Problem: All that is needed is an exact copy of the lines from the beginning of the data below through the line containing "e, et représentent", minus the pictures.

Extracted data:
---

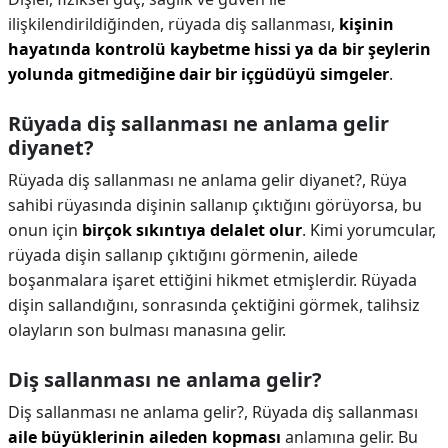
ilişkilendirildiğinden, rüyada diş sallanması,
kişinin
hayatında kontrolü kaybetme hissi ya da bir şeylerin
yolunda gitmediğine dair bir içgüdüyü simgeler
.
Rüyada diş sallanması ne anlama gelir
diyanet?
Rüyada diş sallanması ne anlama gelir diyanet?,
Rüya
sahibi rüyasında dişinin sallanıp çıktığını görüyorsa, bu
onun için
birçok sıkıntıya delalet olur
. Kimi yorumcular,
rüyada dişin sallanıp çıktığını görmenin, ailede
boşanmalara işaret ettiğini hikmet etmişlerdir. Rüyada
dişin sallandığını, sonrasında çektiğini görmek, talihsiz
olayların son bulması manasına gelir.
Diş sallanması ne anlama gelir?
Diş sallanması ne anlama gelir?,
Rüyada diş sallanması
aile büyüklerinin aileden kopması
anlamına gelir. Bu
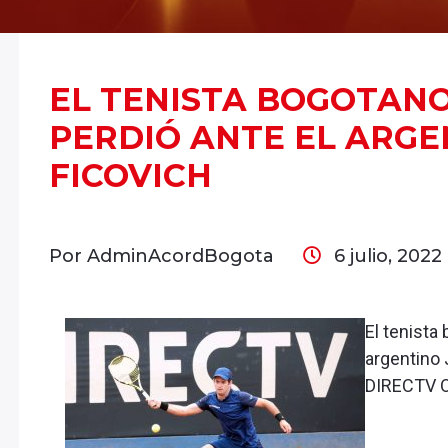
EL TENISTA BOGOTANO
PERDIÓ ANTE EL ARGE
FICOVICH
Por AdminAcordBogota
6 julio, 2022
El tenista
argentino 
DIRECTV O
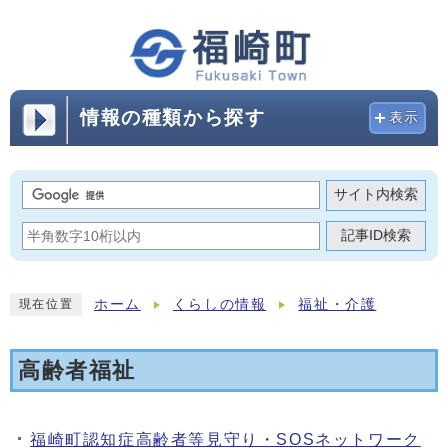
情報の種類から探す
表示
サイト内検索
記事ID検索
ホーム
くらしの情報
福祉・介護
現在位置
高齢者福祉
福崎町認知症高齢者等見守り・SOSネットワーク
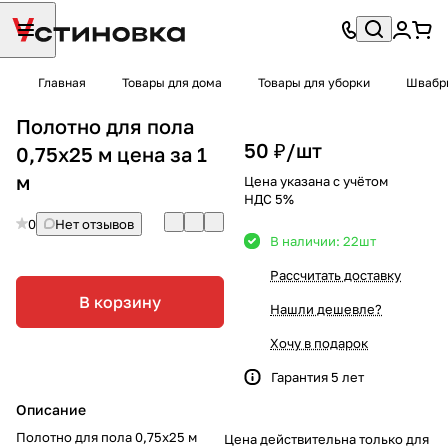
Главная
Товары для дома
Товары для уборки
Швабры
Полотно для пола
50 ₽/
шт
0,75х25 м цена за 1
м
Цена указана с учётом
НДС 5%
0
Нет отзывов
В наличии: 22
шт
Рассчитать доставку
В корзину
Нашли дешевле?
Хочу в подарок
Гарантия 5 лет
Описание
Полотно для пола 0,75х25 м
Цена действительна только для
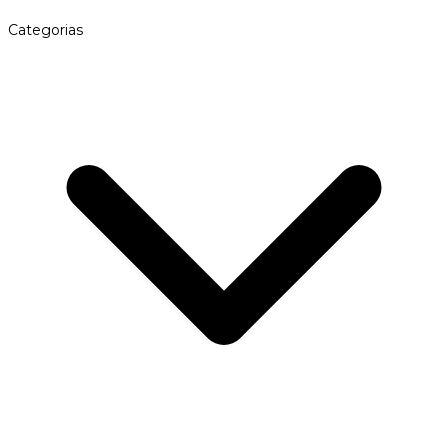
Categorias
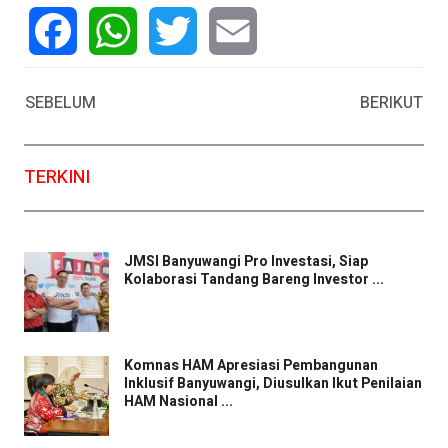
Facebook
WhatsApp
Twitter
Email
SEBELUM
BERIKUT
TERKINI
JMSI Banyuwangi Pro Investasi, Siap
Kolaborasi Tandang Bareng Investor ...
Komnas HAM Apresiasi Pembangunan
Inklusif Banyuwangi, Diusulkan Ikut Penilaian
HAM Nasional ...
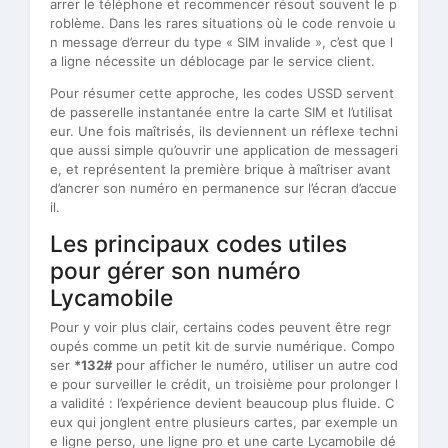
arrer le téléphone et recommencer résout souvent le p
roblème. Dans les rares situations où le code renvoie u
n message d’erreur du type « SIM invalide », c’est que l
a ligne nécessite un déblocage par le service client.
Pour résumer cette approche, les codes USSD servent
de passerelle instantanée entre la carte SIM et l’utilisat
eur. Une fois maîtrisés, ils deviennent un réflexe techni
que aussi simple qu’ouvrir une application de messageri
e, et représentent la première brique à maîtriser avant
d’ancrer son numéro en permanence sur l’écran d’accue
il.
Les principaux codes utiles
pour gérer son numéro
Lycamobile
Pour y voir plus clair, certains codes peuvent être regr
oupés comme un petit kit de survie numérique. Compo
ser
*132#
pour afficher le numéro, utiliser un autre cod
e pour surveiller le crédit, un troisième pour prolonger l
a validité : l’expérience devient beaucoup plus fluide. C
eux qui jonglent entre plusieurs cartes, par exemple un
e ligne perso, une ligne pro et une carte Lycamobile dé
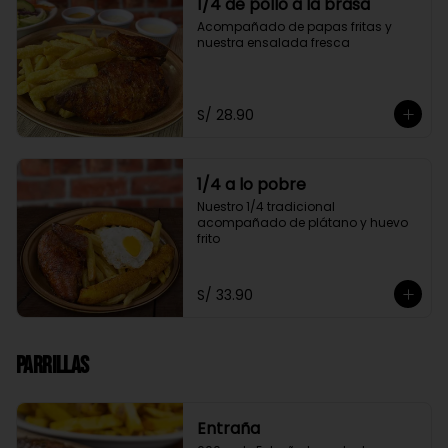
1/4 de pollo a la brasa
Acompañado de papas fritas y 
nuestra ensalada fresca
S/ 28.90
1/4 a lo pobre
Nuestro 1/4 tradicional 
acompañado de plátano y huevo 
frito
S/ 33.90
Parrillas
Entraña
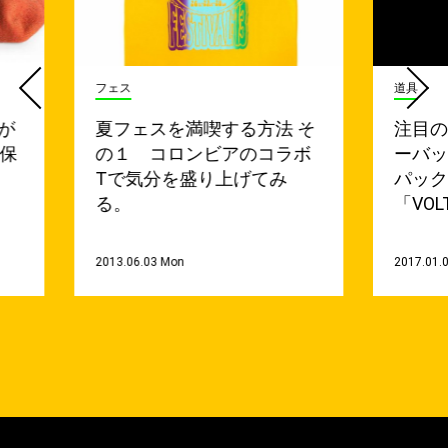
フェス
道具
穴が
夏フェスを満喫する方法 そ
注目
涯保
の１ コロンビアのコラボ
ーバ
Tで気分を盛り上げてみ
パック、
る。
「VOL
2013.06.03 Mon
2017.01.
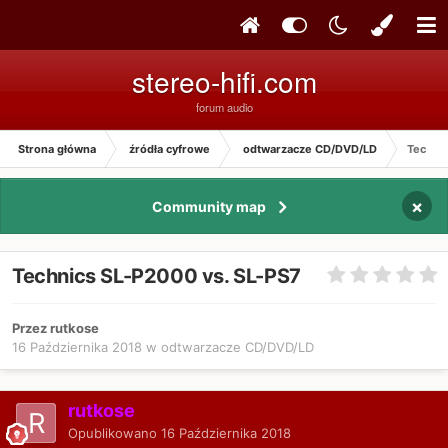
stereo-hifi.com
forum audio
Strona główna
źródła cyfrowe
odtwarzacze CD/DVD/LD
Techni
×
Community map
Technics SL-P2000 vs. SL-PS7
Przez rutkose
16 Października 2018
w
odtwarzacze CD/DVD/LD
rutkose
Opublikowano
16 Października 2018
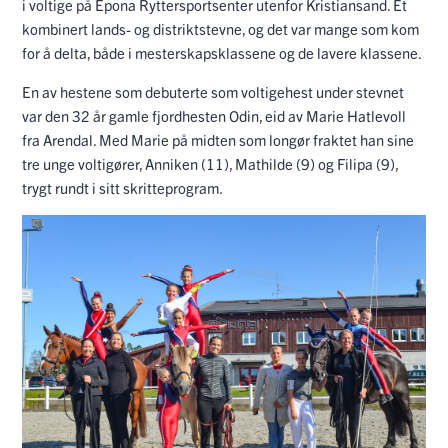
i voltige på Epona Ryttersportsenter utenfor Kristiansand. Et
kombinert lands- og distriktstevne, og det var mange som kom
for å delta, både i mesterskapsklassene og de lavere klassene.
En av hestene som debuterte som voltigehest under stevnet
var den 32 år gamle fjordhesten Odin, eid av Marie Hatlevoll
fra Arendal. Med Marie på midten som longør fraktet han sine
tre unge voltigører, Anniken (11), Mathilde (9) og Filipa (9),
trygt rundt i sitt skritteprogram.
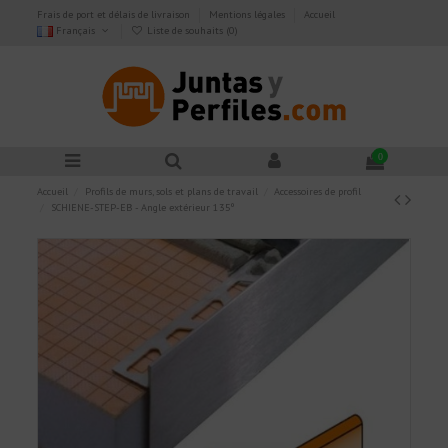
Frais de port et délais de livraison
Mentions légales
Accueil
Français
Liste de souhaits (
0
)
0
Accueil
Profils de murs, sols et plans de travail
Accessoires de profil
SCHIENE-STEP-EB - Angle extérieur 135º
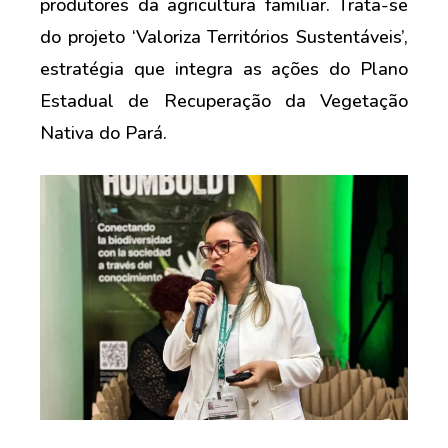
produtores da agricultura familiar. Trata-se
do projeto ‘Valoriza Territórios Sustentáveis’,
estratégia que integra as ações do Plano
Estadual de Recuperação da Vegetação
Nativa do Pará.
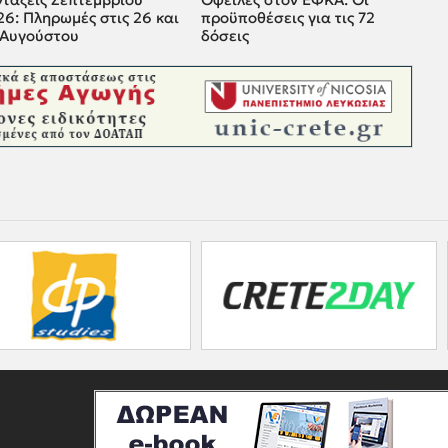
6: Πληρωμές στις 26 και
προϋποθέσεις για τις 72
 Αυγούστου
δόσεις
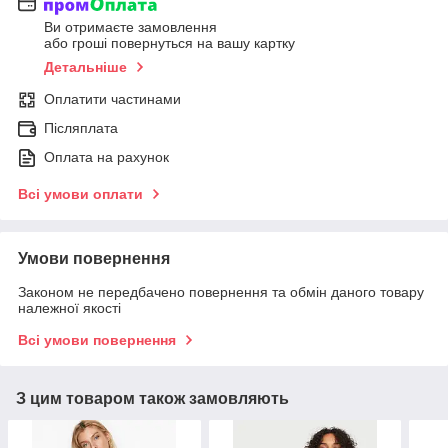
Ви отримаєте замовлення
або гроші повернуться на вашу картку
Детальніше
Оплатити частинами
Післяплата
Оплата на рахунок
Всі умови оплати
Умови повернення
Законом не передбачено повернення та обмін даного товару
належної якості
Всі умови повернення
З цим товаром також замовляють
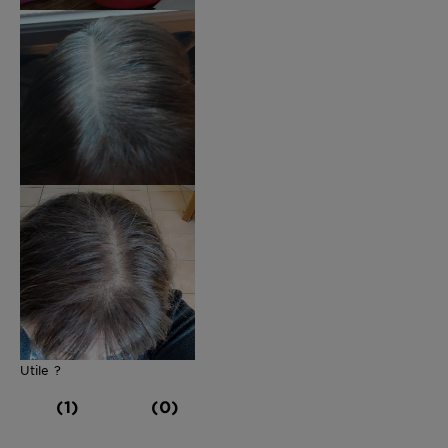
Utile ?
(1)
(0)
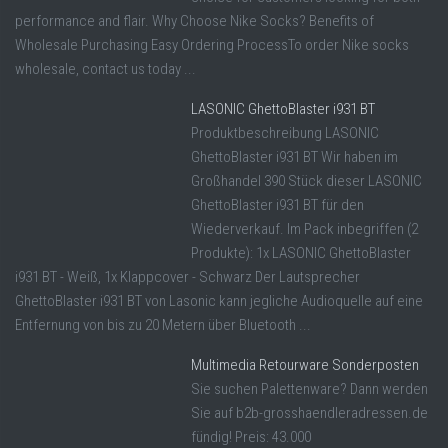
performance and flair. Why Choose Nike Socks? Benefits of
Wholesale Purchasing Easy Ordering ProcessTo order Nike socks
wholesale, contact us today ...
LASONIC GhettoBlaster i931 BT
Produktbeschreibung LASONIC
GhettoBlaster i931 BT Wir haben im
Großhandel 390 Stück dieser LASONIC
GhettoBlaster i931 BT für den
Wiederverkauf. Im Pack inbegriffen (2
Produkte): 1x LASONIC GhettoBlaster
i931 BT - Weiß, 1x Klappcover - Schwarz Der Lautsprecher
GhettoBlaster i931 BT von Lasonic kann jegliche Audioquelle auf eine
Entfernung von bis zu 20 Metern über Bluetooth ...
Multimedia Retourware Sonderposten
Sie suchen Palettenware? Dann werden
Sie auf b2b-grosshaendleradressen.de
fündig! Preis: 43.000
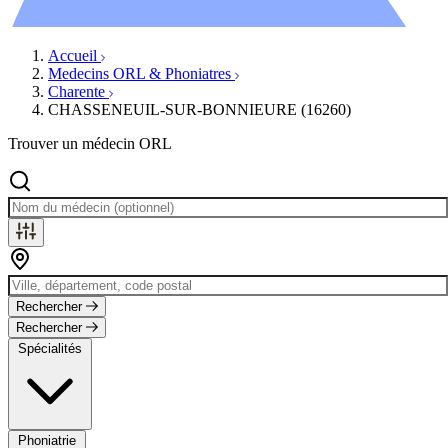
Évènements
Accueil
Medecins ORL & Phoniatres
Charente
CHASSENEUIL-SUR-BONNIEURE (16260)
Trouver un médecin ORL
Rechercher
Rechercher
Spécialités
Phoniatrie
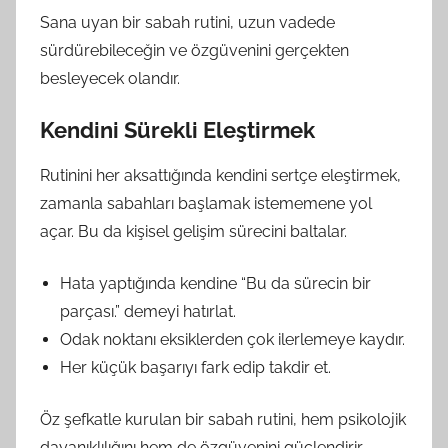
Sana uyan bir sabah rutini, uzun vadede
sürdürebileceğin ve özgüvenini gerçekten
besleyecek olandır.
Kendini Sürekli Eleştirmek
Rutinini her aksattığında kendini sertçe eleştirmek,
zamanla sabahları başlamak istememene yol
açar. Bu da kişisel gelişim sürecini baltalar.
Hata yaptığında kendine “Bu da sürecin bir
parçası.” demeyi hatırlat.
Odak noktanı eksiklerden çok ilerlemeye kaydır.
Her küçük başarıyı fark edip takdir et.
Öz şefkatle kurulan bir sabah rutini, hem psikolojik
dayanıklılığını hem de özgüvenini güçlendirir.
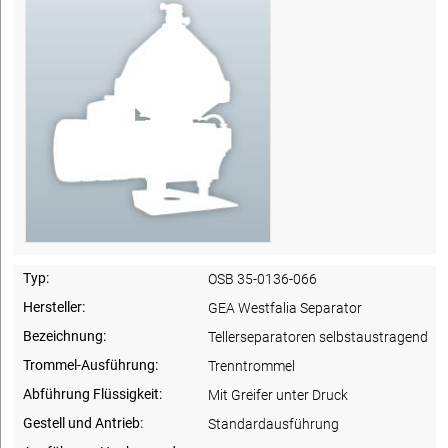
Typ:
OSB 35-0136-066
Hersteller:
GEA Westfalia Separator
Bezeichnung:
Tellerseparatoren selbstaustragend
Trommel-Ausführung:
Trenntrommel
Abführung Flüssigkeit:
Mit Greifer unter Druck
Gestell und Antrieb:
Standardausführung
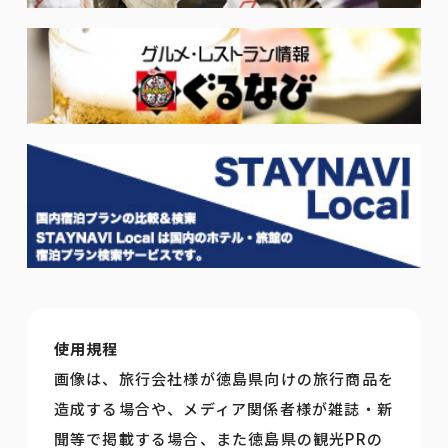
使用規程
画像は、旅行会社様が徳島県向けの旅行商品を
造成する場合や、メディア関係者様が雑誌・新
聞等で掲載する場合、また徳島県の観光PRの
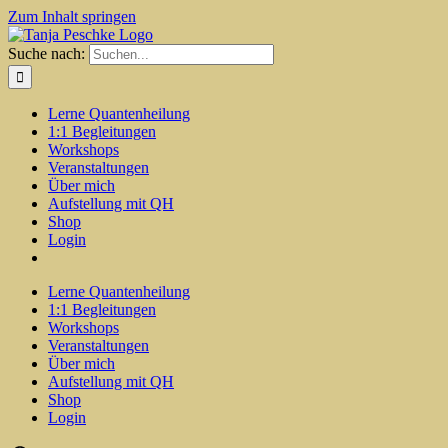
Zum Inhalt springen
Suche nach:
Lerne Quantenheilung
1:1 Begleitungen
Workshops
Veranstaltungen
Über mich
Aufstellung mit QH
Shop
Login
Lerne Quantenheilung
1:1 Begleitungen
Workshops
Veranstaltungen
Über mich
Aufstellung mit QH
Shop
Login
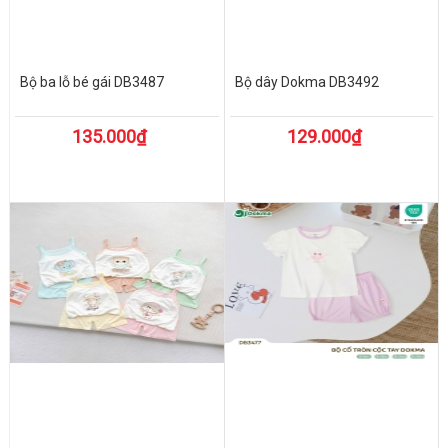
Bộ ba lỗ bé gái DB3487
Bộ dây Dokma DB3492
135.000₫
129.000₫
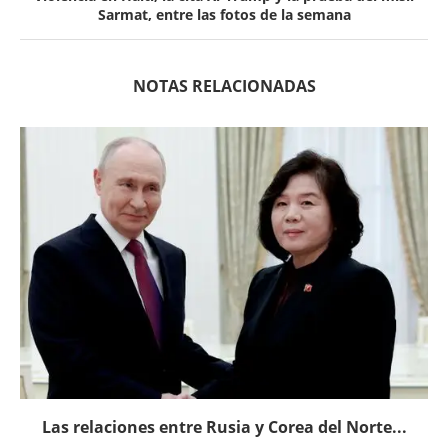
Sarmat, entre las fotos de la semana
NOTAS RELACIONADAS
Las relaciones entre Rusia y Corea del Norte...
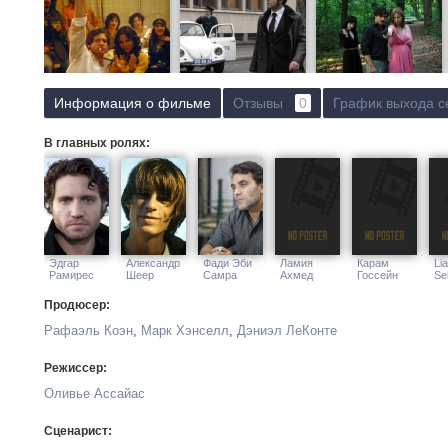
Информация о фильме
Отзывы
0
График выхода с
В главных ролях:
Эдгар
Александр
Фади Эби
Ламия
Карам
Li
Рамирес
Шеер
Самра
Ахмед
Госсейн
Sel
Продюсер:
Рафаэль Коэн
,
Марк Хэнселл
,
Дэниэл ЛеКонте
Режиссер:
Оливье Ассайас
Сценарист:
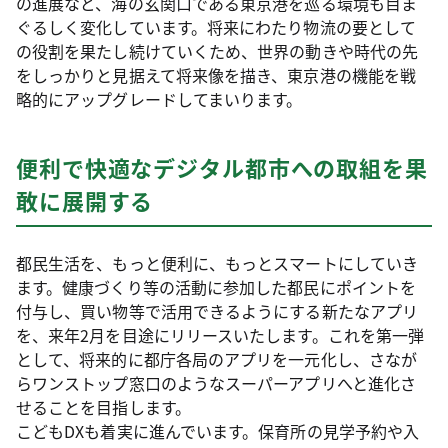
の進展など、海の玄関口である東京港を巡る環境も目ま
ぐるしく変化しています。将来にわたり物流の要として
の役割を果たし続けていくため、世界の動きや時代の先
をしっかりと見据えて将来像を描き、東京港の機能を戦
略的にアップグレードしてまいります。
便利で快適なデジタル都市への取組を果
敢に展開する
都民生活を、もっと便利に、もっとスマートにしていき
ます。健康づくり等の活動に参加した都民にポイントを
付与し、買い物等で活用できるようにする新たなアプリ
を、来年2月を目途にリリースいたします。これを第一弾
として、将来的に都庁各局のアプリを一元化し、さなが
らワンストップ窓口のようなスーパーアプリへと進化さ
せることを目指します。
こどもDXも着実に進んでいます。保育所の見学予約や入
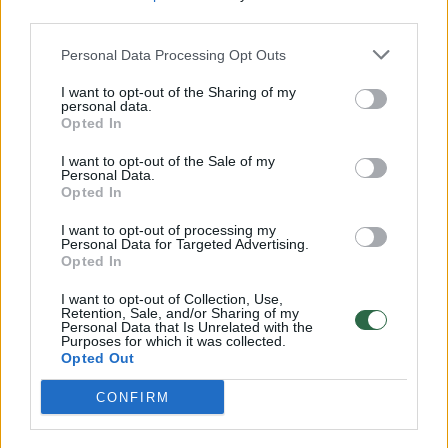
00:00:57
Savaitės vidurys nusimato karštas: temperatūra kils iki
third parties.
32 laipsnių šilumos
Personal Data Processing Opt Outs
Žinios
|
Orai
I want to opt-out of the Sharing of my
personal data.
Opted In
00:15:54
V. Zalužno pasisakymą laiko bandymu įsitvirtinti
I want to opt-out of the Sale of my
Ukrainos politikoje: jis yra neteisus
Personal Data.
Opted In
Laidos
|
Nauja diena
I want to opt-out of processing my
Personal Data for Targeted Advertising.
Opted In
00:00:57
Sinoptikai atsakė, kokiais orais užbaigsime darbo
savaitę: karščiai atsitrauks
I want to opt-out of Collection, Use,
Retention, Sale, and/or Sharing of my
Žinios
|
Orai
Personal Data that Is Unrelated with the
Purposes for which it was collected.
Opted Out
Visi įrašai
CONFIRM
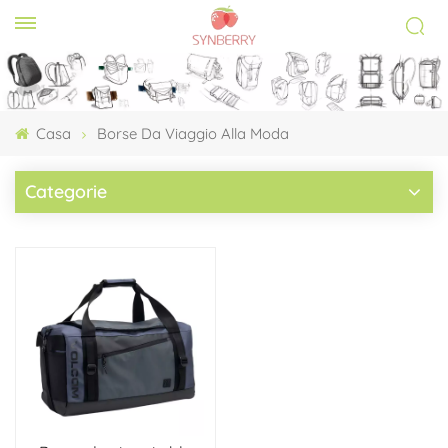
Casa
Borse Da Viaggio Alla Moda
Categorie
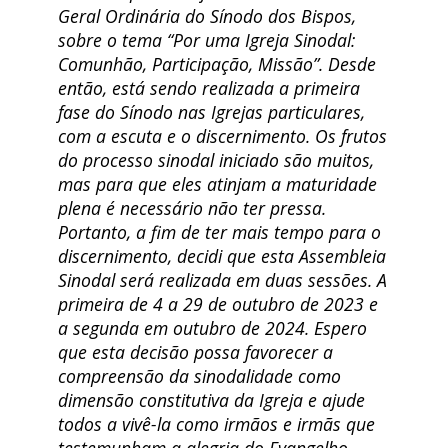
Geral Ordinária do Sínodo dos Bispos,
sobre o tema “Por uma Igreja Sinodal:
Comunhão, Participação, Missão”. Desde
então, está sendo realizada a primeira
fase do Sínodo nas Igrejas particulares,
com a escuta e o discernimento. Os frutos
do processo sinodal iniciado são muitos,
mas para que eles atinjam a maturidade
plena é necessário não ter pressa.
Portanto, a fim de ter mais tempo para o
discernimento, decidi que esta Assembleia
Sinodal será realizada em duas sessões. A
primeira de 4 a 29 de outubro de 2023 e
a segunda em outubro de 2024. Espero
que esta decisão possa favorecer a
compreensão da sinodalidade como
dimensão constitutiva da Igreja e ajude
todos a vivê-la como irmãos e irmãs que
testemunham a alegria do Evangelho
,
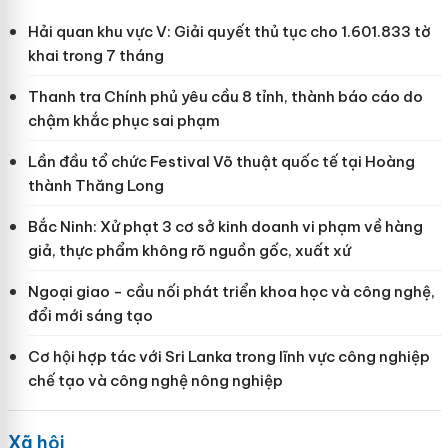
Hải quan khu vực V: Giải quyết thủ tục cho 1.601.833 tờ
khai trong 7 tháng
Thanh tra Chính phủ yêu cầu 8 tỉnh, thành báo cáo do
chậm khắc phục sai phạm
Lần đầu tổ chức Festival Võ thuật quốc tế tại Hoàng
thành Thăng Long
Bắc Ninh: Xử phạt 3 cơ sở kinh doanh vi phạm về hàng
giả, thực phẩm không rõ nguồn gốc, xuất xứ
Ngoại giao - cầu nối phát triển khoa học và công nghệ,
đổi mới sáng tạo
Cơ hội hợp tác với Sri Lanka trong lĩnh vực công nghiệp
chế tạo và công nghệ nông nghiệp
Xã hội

---

Result of this exercise:
ilişkilendirildiğinden, rüyada diş sallanması,
kişinin
hayatında kontrolü kaybetme hissi ya da bir şeylerin
yolunda gitmediğine dair bir içgüdüyü simgeler
.
Rüyada diş sallanması ne anlama gelir
diyanet?
Rüyada diş sallanması ne anlama gelir diyanet?,
Rüya
sahibi rüyasında dişinin sallanıp çıktığını görüyorsa, bu
onun için
birçok sıkıntıya delalet olur
. Kimi yorumcular,
rüyada dişin sallanıp çıktığını görmenin, ailede
boşanmalara işaret ettiğini hikmet etmişlerdir. Rüyada
dişin sallandığını, sonrasında çektiğini görmek, talihsiz
olayların son bulması manasına gelir.
Diş sallanması ne anlama gelir?
Diş sallanması ne anlama gelir?,
Rüyada diş sallanması
aile büyüklerinin aileden kopması
anlamına gelir. Bu
EL TENISTA BOGOTANO
PERDIÓ ANTE EL ARGE
FICOVICH
Por AdminAcordBogota
6 julio, 2022
El tenista
argentino 
DIRECTV O
情報の種類から探す
表示
サイト内検索
記事ID検索
ホーム
くらしの情報
福祉・介護
現在位置
高齢者福祉
福崎町認知症高齢者等見守り・SOSネットワーク
Главная
Товары для дома
Товары для уборки
Швабры
Полотно для пола
50 ₽/
шт
0,75х25 м цена за 1
м
Цена указана с учётом
НДС 5%
0
Нет отзывов
В наличии: 22
шт
Рассчитать доставку
В корзину
Нашли дешевле?
Хочу в подарок
Гарантия 5 лет
Описание
Полотно для пола 0,75х25 м
Цена действительна только для
Categorias
Facebook
WhatsApp
Twitter
Email
SEBELUM
BERIKUT
TERKINI
JMSI Banyuwangi Pro Investasi, Siap
Kolaborasi Tandang Bareng Investor ...
Komnas HAM Apresiasi Pembangunan
Inklusif Banyuwangi, Diusulkan Ikut Penilaian
HAM Nasional ...
arrer le téléphone et recommencer résout souvent le p
roblème. Dans les rares situations où le code renvoie u
n message d’erreur du type « SIM invalide », c’est que l
a ligne nécessite un déblocage par le service client.
Pour résumer cette approche, les codes USSD servent
de passerelle instantanée entre la carte SIM et l’utilisat
eur. Une fois maîtrisés, ils deviennent un réflexe techni
que aussi simple qu’ouvrir une application de messageri
e, et représentent la première brique à maîtriser avant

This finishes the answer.